A note on mixing costly and cheap
This is the part I wish someone had told me at the start: rooms that look truly interesting almost never come from one price level. The areas I find most lovely – in person, not in pictures – tend to mix things freely.
A well-made bed frame next to an IKEA bedside table. An old lamp on a new shelf. Something cheap which has exactly the correct shape next to something costly which has exactly the correct weight.
This sort of mixing isn’t a compromise. It is actually harder to do well than buying everything from the same place at the same price, because it needs you to look at each thing honestly and ask if it suits – not if it belongs to the correct cost group.

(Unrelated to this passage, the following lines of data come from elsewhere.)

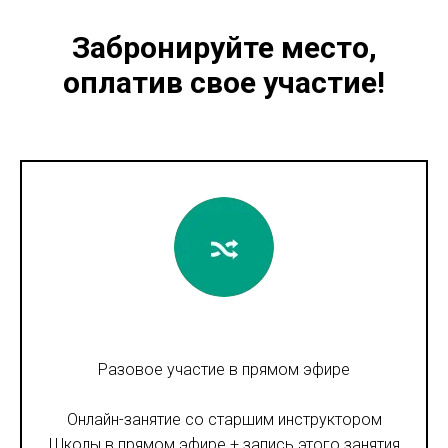
Забронируйте место,
оплатив свое участие!
Разовое участие в прямом эфире
Онлайн-занятие со старшим инструктором
Школы в прямом эфире + запись этого занятия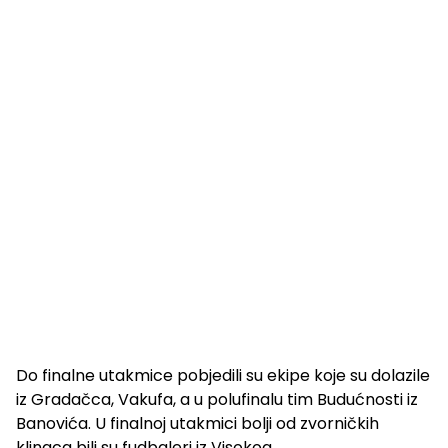
Do finalne utakmice pobjedili su ekipe koje su dolazile
iz Gradačca, Vakufa, a u polufinalu tim Budućnosti iz
Banovića. U finalnoj utakmici bolji od zvorničkih
klinaca bili su fudbaleri iz Visokog.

The €80 table next to the more costly bed isn’t a bad match. It’s a decision. And now that I’ve accepted it, it feels like one of the better ones I’ve made in this bedroom.
Until next time,
Stay safe,

Katerina Lithopoulou is the founder of DIY Cozy Living. She has been decorating homes on a budget for over ten years – and sometimes learning her best lessons from the things she almost changed.

I’m Katerina Lithopoulou, co-creator of DIY Cozy Living. I’ve always loved the little things that make a space feel special. With a background in language and a passion for photography and cozy design, I enjoy turning everyday inspiration into simple ideas people can actually use.
My motto: “Cozy isn’t a trend — it’s a feeling.”